Problem
Go through the records and report each line holding the string "toit".

============================================================

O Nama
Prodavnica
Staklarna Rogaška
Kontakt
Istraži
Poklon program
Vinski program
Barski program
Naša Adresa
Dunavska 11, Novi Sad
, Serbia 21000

============================================================

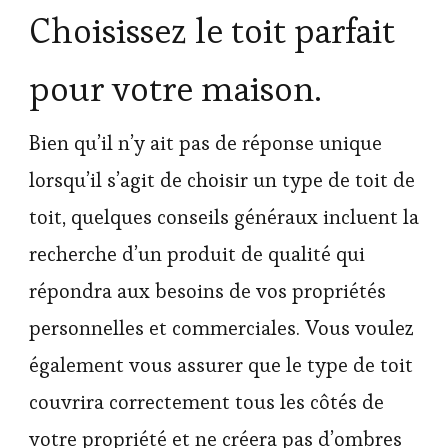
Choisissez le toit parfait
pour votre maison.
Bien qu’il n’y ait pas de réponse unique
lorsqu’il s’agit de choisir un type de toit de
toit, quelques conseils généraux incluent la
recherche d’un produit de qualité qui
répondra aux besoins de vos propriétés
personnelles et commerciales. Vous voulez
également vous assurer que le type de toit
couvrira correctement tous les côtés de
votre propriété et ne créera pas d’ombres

============================================================

Response
Choisissez le toit parfait
lorsqu’il s’agit de choisir un type de toit de
toit, quelques conseils généraux incluent la
également vous assurer que le type de toit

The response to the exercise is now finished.